Last week to see Afghan made films, hear Afghan voices, experience Afghan concerns – 10 years after the invasion, October 7th

September 30, 2011

Only one more week – through the 10th anniversary of the US-led invasion of Afghanistan on October 7th –  to watch online the full versions of 10 unique Afghan made films. These films provide an unseen view, beyond the battlefront coverage provided by western media, of the daily realities facing Afghans. Please share these films with your friends and colleagues to raise awareness of both the plight and capacity of Afghans and to bring a much needed local perspective to the debate about the immediate and long-term future of Afghanistan.

As I have written before [see Get the Troops Out?], no outsider can fix Afghanistan. However, outsiders can, and I think must, help Afghanistan extricate itself from its position as a pawn in the regional geopolitical conflict between countries such as Pakistan, India, [read analysis] Iran, Russia and China [read report]. [You can hear my comment on this subject on NPR’s OnPoint here: “What to do about Pakistan“]. Until this is accomplished, outsiders must – on humanitarian grounds – protect Afghans from a regional war that is being fought in their country and plays off of internal ethnic and economic tensions. To this end the international community, and the war protesters, should be thinking about more than getting troops out and bringing money home. Leaving the mess behind is not a humane solution.

Support peace for Afghans, and thereby regional stability and security at home. This requires slowly removing US-led offensive military forces, replacing them with a large international peacekeeping force (with a ‘right to kill’ mandate), increasing diplomatic pressure to resolve regional conflicts and funding long-term (30-50 year) Afghan led and implemented economic, social, political and security development programs [For further insight read the United States Institute of Peace’s: The Future of Afghanistan].

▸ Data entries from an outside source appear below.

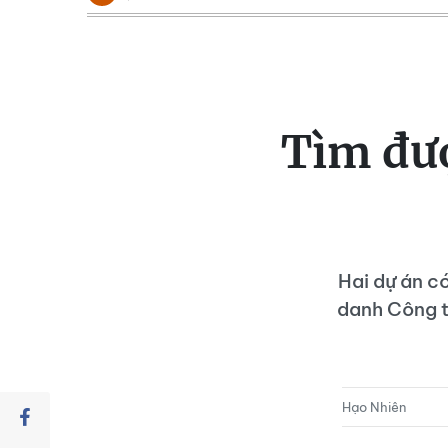
Tìm đượ
Hai dự án c
danh Công t
Hạo Nhiên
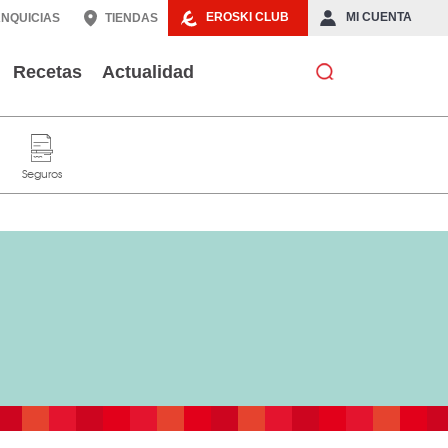
EROSKI CLUB
MI CUENTA
NQUICIAS
TIENDAS
Recetas
Actualidad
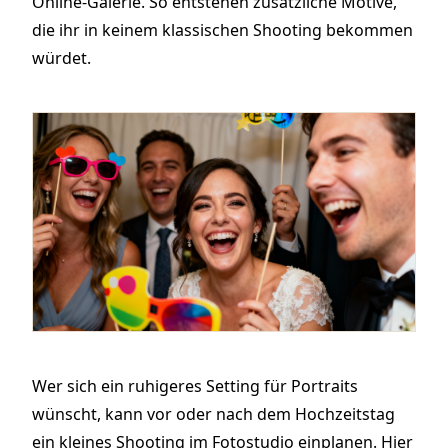
Online-Galerie. So entstehen zusätzliche Motive,
die ihr in keinem klassischen Shooting bekommen
würdet.
Wer sich ein ruhigeres Setting für Portraits
wünscht, kann vor oder nach dem Hochzeitstag
ein kleines Shooting im Fotostudio einplanen. Hier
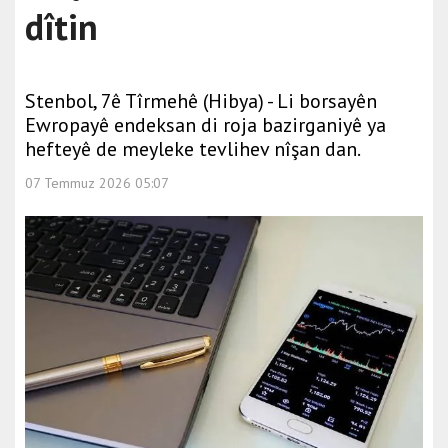
dîtin
Stenbol, 7ê Tîrmehê (Hibya) - Li borsayên
Ewropayê endeksan di roja bazirganiyê ya
hefteyê de meyleke tevlihev nîşan dan.
07 Temmuz 2026 05:07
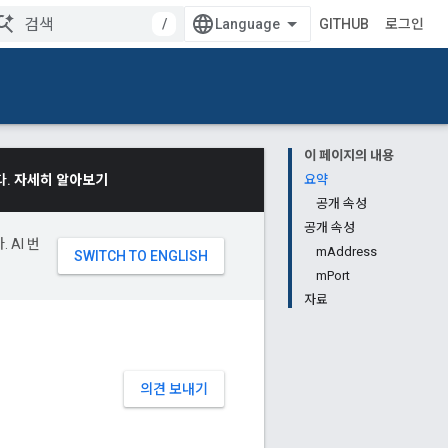
/
GITHUB
로그인
이 페이지의 내용
다.
자세히 알아보기
요약
공개 속성
공개 속성
 AI 번
mAddress
mPort
자료
의견 보내기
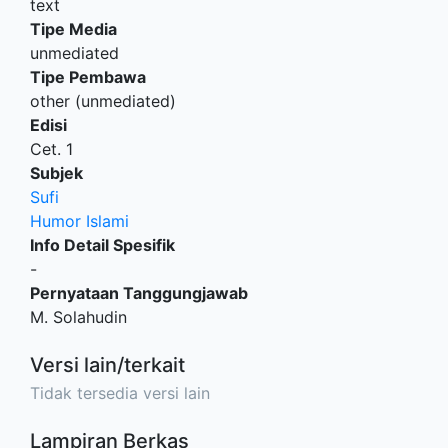
text
Tipe Media
unmediated
Tipe Pembawa
other (unmediated)
Edisi
Cet. 1
Subjek
Sufi
Humor Islami
Info Detail Spesifik
-
Pernyataan Tanggungjawab
M. Solahudin
Versi lain/terkait
Tidak tersedia versi lain
Lampiran Berkas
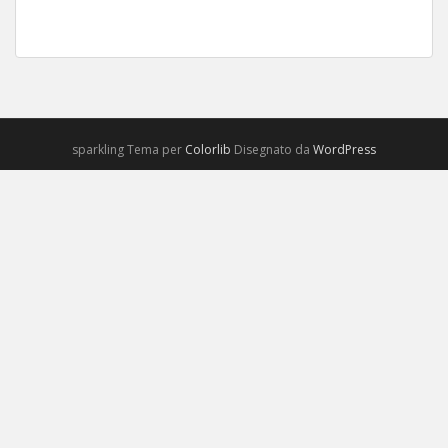
sparkling Tema per
Colorlib
Disegnato da
WordPress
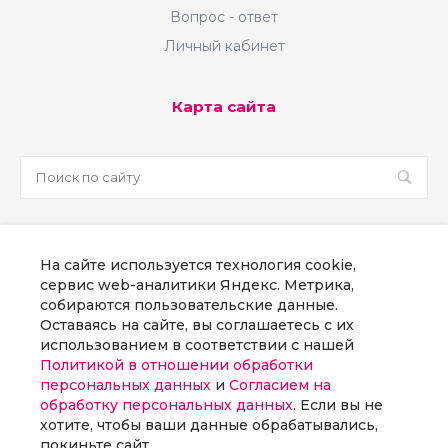
Вопрос - ответ
Личный кабинет
Карта сайта
sale@martsoft.ru
На сайте используется технология cookie,
8 800 300 58 70
сервис web-аналитики Яндекс. Метрика,
собираются пользовательские данные.
г. Москва, наб Пресненская, д. 8, стр. 1
Оставаясь на сайте, вы соглашаетесь с их
использованием в соответствии с нашей
Политикой в отношении обработки
Заказать звонок
персональных данных
и
Согласием на
обработку персональных данных
. Если вы не
хотите, чтобы ваши данные обрабатывались,
покиньте сайт.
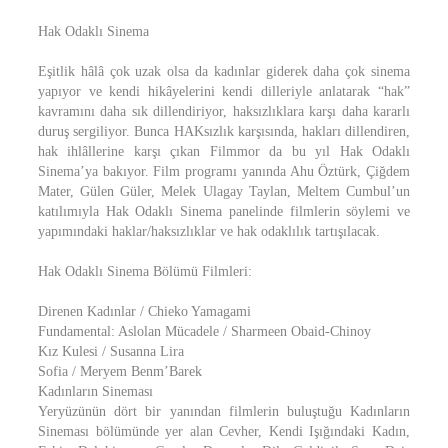
Hak Odaklı Sinema
Eşitlik hâlâ çok uzak olsa da kadınlar giderek daha çok sinema
yapıyor ve kendi hikâyelerini kendi dilleriyle anlatarak “hak”
kavramını daha sık dillendiriyor, haksızlıklara karşı daha kararlı
duruş sergiliyor. Bunca HAKsızlık karşısında, hakları dillendiren,
hak ihlâllerine karşı çıkan Filmmor da bu yıl Hak Odaklı
Sinema’ya bakıyor. Film programı yanında Ahu Öztürk, Çiğdem
Mater, Gülen Güler, Melek Ulagay Taylan, Meltem Cumbul’un
katılımıyla Hak Odaklı Sinema panelinde filmlerin söylemi ve
yapımındaki haklar/haksızlıklar ve hak odaklılık tartışılacak.
Hak Odaklı Sinema Bölümü Filmleri:
Direnen Kadınlar / Chieko Yamagami
Fundamental: Aslolan Mücadele / Sharmeen Obaid-Chinoy
Kız Kulesi / Susanna Lira
Sofia / Meryem Benm’Barek
Kadınların Sineması
Yeryüzünün dört bir yanından filmlerin buluştuğu Kadınların
Sineması bölümünde yer alan Cevher, Kendi Işığındaki Kadın,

Watch these films, presented in full through October 7th, and meet the Afghans whose lives are on the line and whose peaceful future depends on a responsible and sustained engagement by the international community. Every week the filmmakers talk to me about their terrible fear of the international community abandoning them to another blood bath and humanitarian crisis. Don’t let our disappointment over the last ten year’s of mismanaged war and development aid cause us to call for action that 10 years from now we will regret and wish we had handled differently.